===== Material supplied
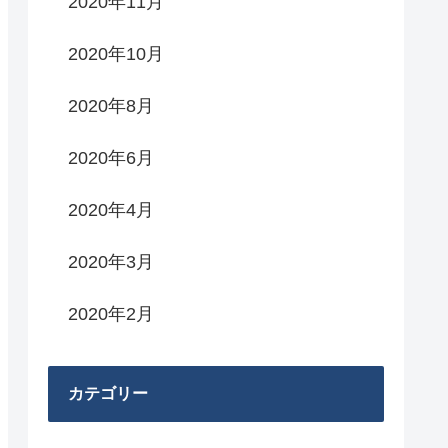
2020年11月
2020年10月
2020年8月
2020年6月
2020年4月
2020年3月
2020年2月
カテゴリー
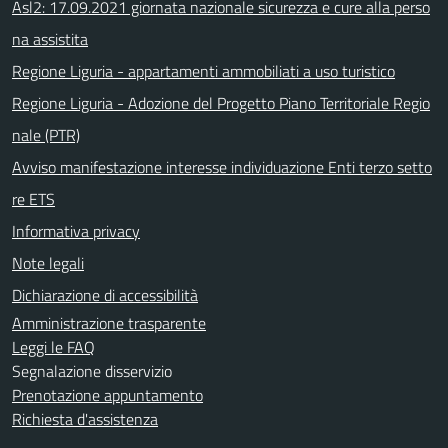
Asl2: 17.09.2021 giornata nazionale sicurezza e cure alla perso
na assistita
Regione Liguria - appartamenti ammobiliati a uso turistico
Regione Liguria - Adozione del Progetto Piano Territoriale Regio
nale (PTR)
Avviso manifestazione interesse individuazione Enti terzo setto
re ETS
Informativa privacy
Note legali
Dichiarazione di accessibilità
Amministrazione trasparente
Leggi le FAQ
Segnalazione disservizio
Prenotazione appuntamento
Richiesta d'assistenza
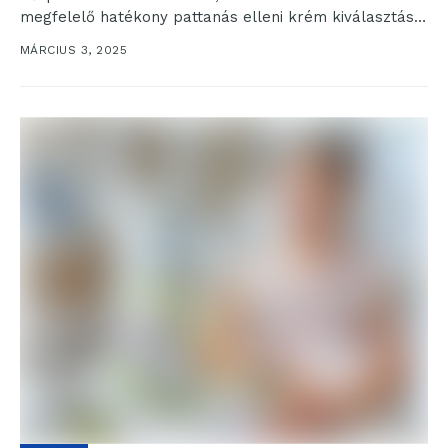
megfelelő hatékony pattanás elleni krém kiválasztása,
amely nemcsak a tüneteket enyhíti,...
MÁRCIUS 3, 2025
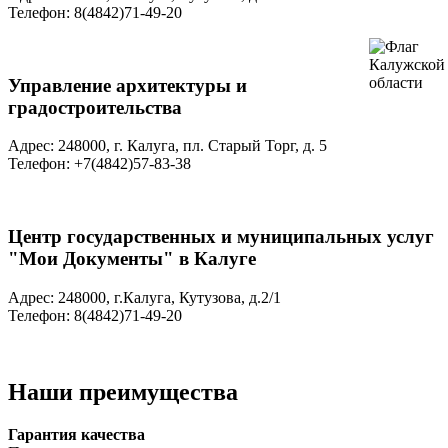
Телефон: 8(4842)71-49-20
Управление архитектуры и
градостроительства
Адрес: 248000, г. Калуга, пл. Старый Торг, д. 5
Телефон: +7(4842)57-83-38
Центр государственных и муниципальных услуг
"Мои Документы" в Калуге
Адрес: 248000, г.Калуга, Кутузова, д.2/1
Телефон: 8(4842)71-49-20
Наши преимущества
Гарантия качества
==========
* **To do**:
Could you restate the material word for word, skipping any pictures it holds?

* **Response**:
2020年11月
2020年10月
2020年8月
2020年6月
2020年4月
2020年3月
2020年2月
カテゴリー
Asl2: 17.09.2021 giornata nazionale sicurezza e cure alla perso
na assistita
Regione Liguria - appartamenti ammobiliati a uso turistico
Regione Liguria - Adozione del Progetto Piano Territoriale Regio
nale (PTR)
Avviso manifestazione interesse individuazione Enti terzo setto
re ETS
Informativa privacy
Note legali
Dichiarazione di accessibilità
Amministrazione trasparente
Leggi le FAQ
Segnalazione disservizio
Prenotazione appuntamento
Richiesta d'assistenza
megfelelő hatékony pattanás elleni krém kiválasztása,
amely nemcsak a tüneteket enyhíti,...
MÁRCIUS 3, 2025
Телефон: 8(4842)71-49-20
Управление архитектуры и
градостроительства
Адрес: 248000, г. Калуга, пл. Старый Торг, д. 5
Телефон: +7(4842)57-83-38
Центр государственных и муниципальных услуг
"Мои Документы" в Калуге
Адрес: 248000, г.Калуга, Кутузова, д.2/1
Телефон: 8(4842)71-49-20
Наши преимущества
Гарантия качества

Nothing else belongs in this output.